There's a scene playing out in boardrooms everywhere right now. The CFO asks how much the company is spending on AI. The CTO looks at the VP of Engineering. The VP of Engineering looks at their laptop. Nobody really knows. Someone mentions OpenAI API bills. Someone else remembers a Databricks contract. Three teams are apparently running their own vector databases nobody approved. Congratulations—you have an AI sprawl problem.

This is the exact chaos that AI/R is betting its business on. The startup just launched a platform designed to give organizations actual visibility into what they're spending on AI—across vendors, teams, and use cases. It sounds mundane. It is, in fact, genuinely necessary.

The Problem Nobody Wants to Admit

Enterprise AI adoption didn't happen through careful procurement planning. It happened through engineers with corporate credit cards, departmental shadow IT budgets, and a thousand micro-decisions that seemed reasonable in isolation. The result is a fragmented, unaudited mess of subscriptions, API keys, and model deployments that finance can't reconcile and leadership can't evaluate.

We're not talking about small money here. Token costs add up fast. A moderately busy GPT-4 integration can rack up tens of thousands of dollars monthly before anyone notices. Multiply that across fifteen business units, each running their own experiments, and you've got a material financial exposure with zero consolidated reporting.

Meanwhile, the AI vendors are not exactly incentivized to make this easier to track. Consumption-based pricing is deliberately complex—different rates for different models, context window sizes, fine-tuning runs, embedding calls. It takes real engineering effort just to normalize the billing data into something comparable across providers.

What AI/R Is Actually Building

The platform promises to aggregate spend data across AI vendors and internal deployments, giving organizations a unified view of their AI cost footprint. Think of it as a FinOps tool—the category that already exists for cloud infrastructure—but applied specifically to the AI layer.

That framing matters. FinOps for AWS and Azure is a mature, well-understood discipline. There are established tools, workflows, and organizational roles built around cloud cost management. AI/R is essentially arguing that AI spending has grown complex enough to warrant the same treatment—and honestly, they're not wrong.

The harder technical challenge is attribution. Knowing that your organization spent $200K on LLM inference last quarter is useful. Knowing which products, teams, and specific use cases drove that spend—and whether any of it actually generated business value—is where the real leverage is. That requires instrumenting your pipelines, tagging requests, and building cost allocation logic that plays nicely with how engineers actually write code. That's not a dashboard problem. That's an instrumentation problem.

The Tradeoffs Worth Watching

A few things to watch skeptically as this space develops:

  • Integration depth vs. breadth: Pulling billing data from OpenAI, Anthropic, AWS Bedrock, Azure OpenAI, Cohere, and a dozen others while also capturing self-hosted model costs is a significant integration surface. Shallow integrations give you invoice-level data. Deep integrations give you request-level granularity. The latter is what actually enables optimization—and it's substantially harder to build.
  • The attribution problem: Connecting AI spend to business outcomes requires buy-in from product teams, engineers, and finance simultaneously. That's an organizational change management challenge as much as a technical one. Tools that solve the data problem but ignore the workflow problem end up as expensive dashboards nobody checks.
  • Model proliferation is accelerating: The vendor landscape is expanding faster than any platform can reasonably track. Every few months there's a new frontier model, a new inference provider, a new open-source option being self-hosted. Staying current is a treadmill.

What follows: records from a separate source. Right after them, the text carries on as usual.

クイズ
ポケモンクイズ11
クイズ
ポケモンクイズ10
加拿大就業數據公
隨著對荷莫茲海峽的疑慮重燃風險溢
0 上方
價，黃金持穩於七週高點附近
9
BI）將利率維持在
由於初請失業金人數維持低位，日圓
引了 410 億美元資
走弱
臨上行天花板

Why This Category Has Legs

Here's what I'll give them: the underlying problem is real and getting worse. AI spending is becoming a material line item for enterprises, and the current state of visibility is genuinely embarrassing. Finance teams are flying blind. Engineering teams are making cost decisions without full context. Compliance teams are starting to ask questions nobody has answers to.

The FinOps analogy is apt because we've seen this movie before. Cloud cost management went from "the engineers figure it out" to a dedicated function with tooling, standards (shoutout to the FinOps Foundation), and real budget. AI is on the same trajectory, just compressed into a shorter timeframe because the cost curves are steeper and the organizational adoption is happening faster.

"You can't optimize what you can't measure" is a cliché because it keeps being true. The organizations that get serious about AI cost visibility now will have significantly more leverage when it's time to negotiate vendor contracts, sunset underperforming tools, or make the case for scaling what's actually working.

Bottom Line

AI/R isn't selling you a magic AI product. They're selling operational discipline for your AI products—which is considerably less glamorous but considerably more valuable at this stage of enterprise AI maturity. The technology risk here is relatively low; the execution risk is whether they can go deep enough on integrations and attribution to be genuinely useful rather than just another dashboard.

If you're an engineering leader who's been fielding uncomfortable questions from finance about AI spend, this is a category worth paying attention to. The answer to "how much are we spending on AI and is it worth it" should not be a shrug and a spreadsheet.